Caseyrenée Lopez : There doesn't seem to be enough representation in the trans*/queer community, so I've always been eager to hear what these voices have to say. I live in the Deep South (Georgia), and have realized over the years that there are not many venues for the queer community, unless you live in or around the Atlanta area. This realization upset me in ways I'd never dreamed, so I took the internet to find community and build upon what was already out there. Crab Fat started as a means of publishing only Southern LGBTQ writers, but has greatly expanded the scope to reach a wider audience. Crab Fat wants the queer and weird in everyone. It's important to reach out to others and expand the community—all it takes is a simple conversation with someone to change their mind, or provide understanding that wasn't there before. I want to give writers a place to express their selves and not worry about judgement. Crab Fat is a safe place for writers of all types.

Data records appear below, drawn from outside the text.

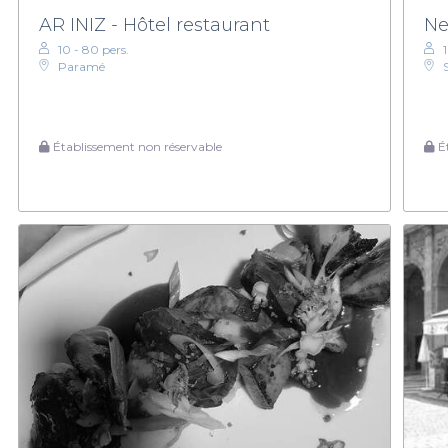
AR INIZ - Hôtel restaurant
Ne
10 - 80 pers.
Paramé
Établissement non réservable
Ét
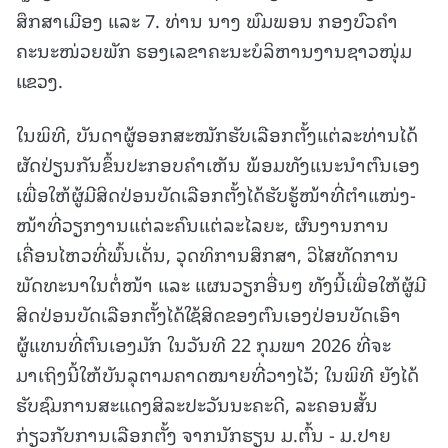
ສຶກສາເມືອງ ແລະ 7. ທ່ານ ນາງ ພົມພອນ ກອງບົວຄໍາ
ຄະນະໜ່ວຍພັກ ຮອງເລຂາຄະນະບໍລິຫານງານຊາວໜຸ່ມ
ແຂວງ.
ໃນພິທີ, ບັນດາຜູ້ອອກສະໝັກຮັບເລືອກຕັ້ງແຕ່ລະທ່ານໄດ້
ຜັດປ່ຽນກັນຂຶ້ນປະກອບຄຳເຫັນ ພ້ອມທັງແນະນໍາຕົນເອງ
ເພື່ອໃຫ້ຜູ້ມີສິດປ່ອນບັດເລືອກຕັ້ງໄດ້ຮັບຮູ້ໜ້າທີ່ຕໍາແໜ່ງ-
ໜ້າທີ່ວຽກງານແຕ່ລະຄົນແຕ່ລະໄລຍະ, ຜົນງານການ
ເຄື່ອນໄຫວທີ່ພົ້ນເດັ່ນ, ວຸດທິການສຶກສາ, ວິໄສທັດການ
ພັດທະນາໃນຕໍ່ໜ້າ ແລະ ແຜນວຽກອື່ນໆ ທັງນີ້ເພື່ອໃຫ້ຜູ້ມີ
ສິດປ່ອນບັດເລືອກຕັ້ງໄດ້ໃຊ້ສິດຂອງຕົນເອງປ່ອນບັດເອົາ
ຜູ້ແທນທີ່ຕົນເອງມັກ ໃນວັນທີ 22 ກຸມພາ 2026 ທີ່ຈະ
ມາເຖິງນີ້ໃຫ້ບັນລຸຕາມຄາດໝາຍທີ່ວາງໄວ້; ໃນພິທີ ຍັງໄດ້
ຮັບຊົມການສະແດງສິລະປະວັນນະຄະດີ, ລະຄອນສັ້ນ
ກ່ຽວກັບການເລືອກຕັ້ງ ຈາກນັກຮຽນ ມ.ຕົ້ນ - ມ.ປາຍ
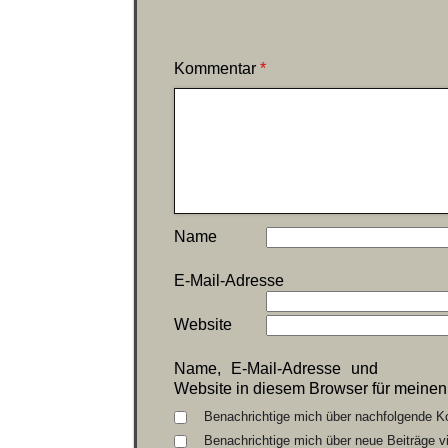
Kommentar
*
Name
E-Mail-Adresse
Website
Name, E-Mail-Adresse und
Website in diesem Browser für meine
Benachrichtige mich über nachfolgende K
Benachrichtige mich über neue Beiträge vi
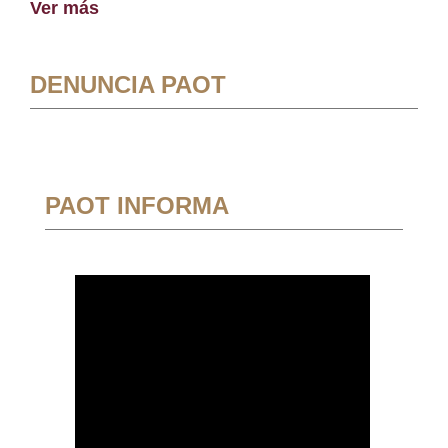
Ver más
DENUNCIA PAOT
PAOT INFORMA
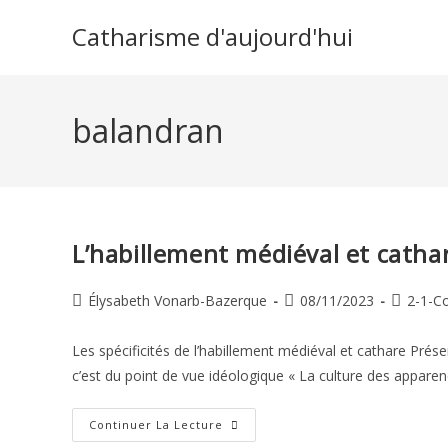
Skip
Catharisme d'aujourd'hui
to
content
balandran
L’habillement médiéval et catha
Auteur/autrice
Publication
Post
Élysabeth Vonarb-Bazerque
08/11/2023
2-1-Co
de
publiée :
category
la
Les spécificités de l’habillement médiéval et cathare Présen
publication :
c’est du point de vue idéologique « La culture des appare
L’habillement
Continuer La Lecture
Médiéval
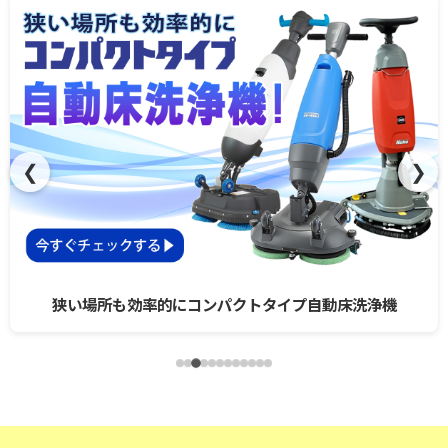
❮
❯
狭い場所も効率的にコンパクトタイプ自動床洗浄機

SQF: What are the top three things you look for in a submission and why?
- Originality. The web is full of blogs and websites that promote writing, but it seems they typically focus on mainstream. I want to read something that I haven't read 1,000 times. I like submissions that go against the grain and play with tropes. There is no trick to my selection process. I don't have strict rules. I just want to read something that makes me think—leave me questioning what I just read.

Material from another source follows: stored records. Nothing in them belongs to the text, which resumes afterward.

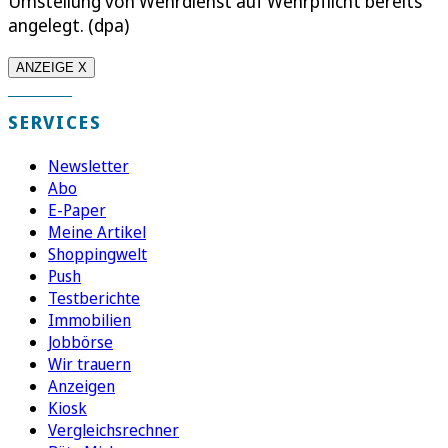
Umstellung von Wehrdienst auf Wehrpflicht bereits
angelegt. (dpa)
ANZEIGE X
SERVICES
Newsletter
Abo
E-Paper
Meine Artikel
Shoppingwelt
Push
Testberichte
Immobilien
Jobbörse
Wir trauern
Anzeigen
Kiosk
Vergleichsrechner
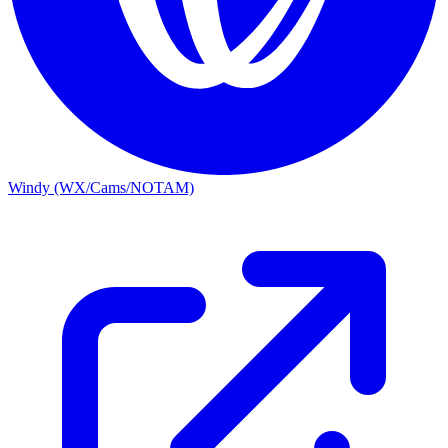
Windy (WX/Cams/NOTAM)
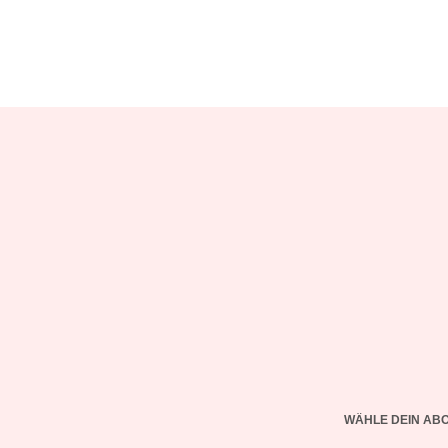
WÄHLE DEIN AB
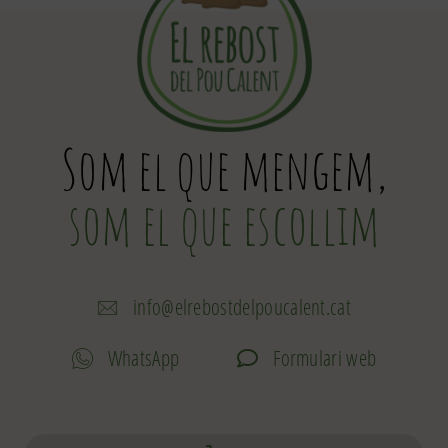
Som el que mengem,
som el que escollim
info@elrebostdelpoucalent.cat
WhatsApp
Formulari web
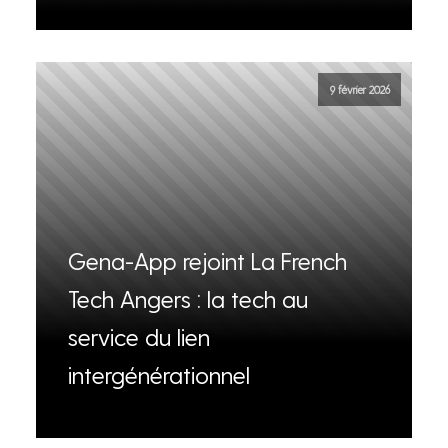
9 février 2026
Gena-App rejoint La French
Tech Angers : la tech au
service du lien
intergénérationnel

- Weird language. I love reading odd descriptions and seeing everyday objects from a new angle.
- Southern themes/places/characters. I'm born and raised in the South, so reading something that I can relate to is always a plus. Now, this isn't something that is set in stone, it's just a little extra nod to my heritage, and shows the world that weird and experimental things can come out of the South.
SQF: What most often turns you off to a submission?

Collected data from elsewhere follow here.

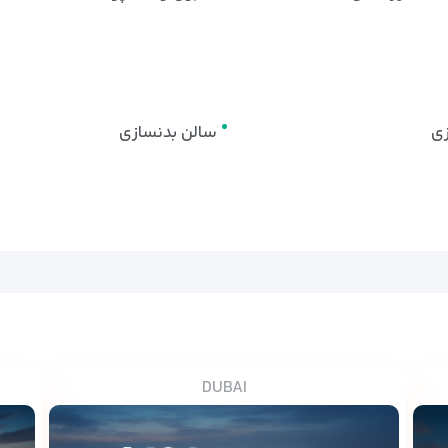
ی
سالن بدنسازی
DUBAI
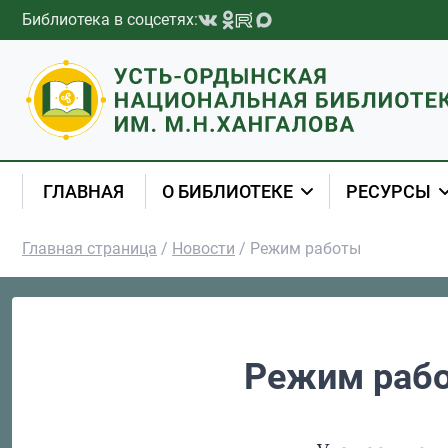
Перейти к содержимому
Библиотека в соцсетях:
ГЛАВНАЯ
О БИБЛИОТЕКЕ
РЕСУРСЫ
Главная страница
/
Новости
/
Режим работы
Режим раб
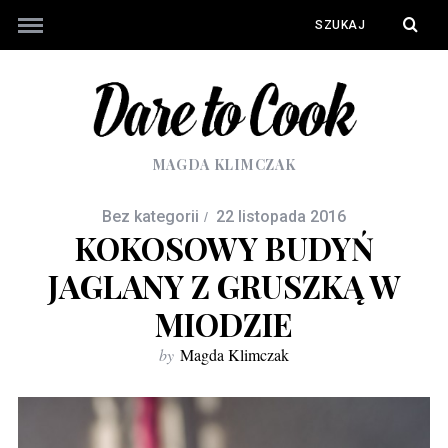
MAGDA KLIMCZAK
Bez kategorii
22 listopada 2016
KOKOSOWY BUDYŃ
JAGLANY Z GRUSZKĄ W
MIODZIE
by
Magda Klimczak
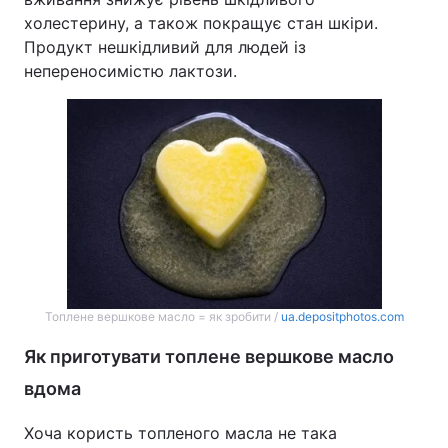
холестерину, а також покращує стан шкіри.
Продукт нешкідливий для людей із
непереносимістю лактози.
Топлене вершкове масло = як зробити /
ua.depositphotos.com
Як приготувати топлене вершкове масло
вдома
Хоча користь топленого масла не така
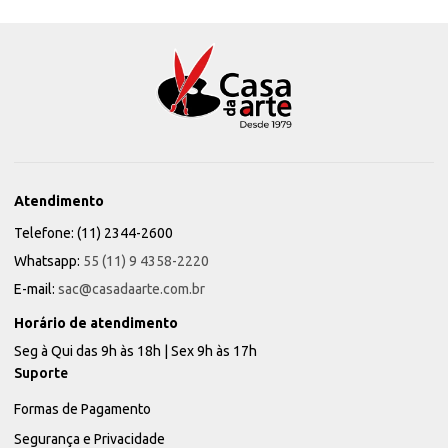
Atendimento
Telefone: (11) 2344-2600
Whatsapp:
55 (11) 9 4358-2220
E-mail:
sac@casadaarte.com.br
Horário de atendimento
Seg à Qui das 9h às 18h | Sex 9h às 17h
Suporte
Formas de Pagamento
Segurança e Privacidade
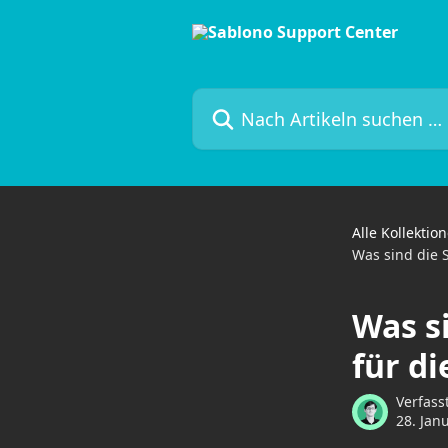
Zum Hauptinhalt springen
Nach Artikeln suchen …
Alle Kollektio
Was sind die 
Was s
für d
Verfass
28. Jan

CL: Anything that deals with child molestation. I've unfortunately received numerous poems that sexualize children and it's just disturbing. I don't want to read anything that demeans another person, let alone a child. Writing about women in a demeaning way will stop me in my tracks as well and lead to a quick delete and rejection.
SQF: Do you provide comments when you reject a submission?
CL: No, I wish I had time to provide more feedback, but being a one woman show makes it impossible.
SQF: Your guidelines state you love well done second person POV in short fiction. Can you point us to a story and briefly explain why it fit this description?
CL: Attendance and "Blazing Tumbleweed" are two that come to mind. There are a few second-person pieces that are in the issues as well. I love second-person because it puts the reader in the middle of the action. "Attendance" is about a dying woman, but its the reader who is taking care of the woman and watching her slow deterioration. Second-person raises the stakes and makes you involved in the outcome. Second-person POV uses "you" and "we," rather than using third or first person. Not everyone can write second-person without sounding awkward, but when its done well I love it.
SQF: What one question on this topic do you wish I'd asked that I didn't? And how would you answer it?
CL: How can writers know if their work is a good match with Crab Fat?
Read Crab Fat. Write weird prose. Write striking verse. Sell me authenticity.
Thank you, Caseyrenée. We all appreciate you taking time from your busy schedule to participate in this project.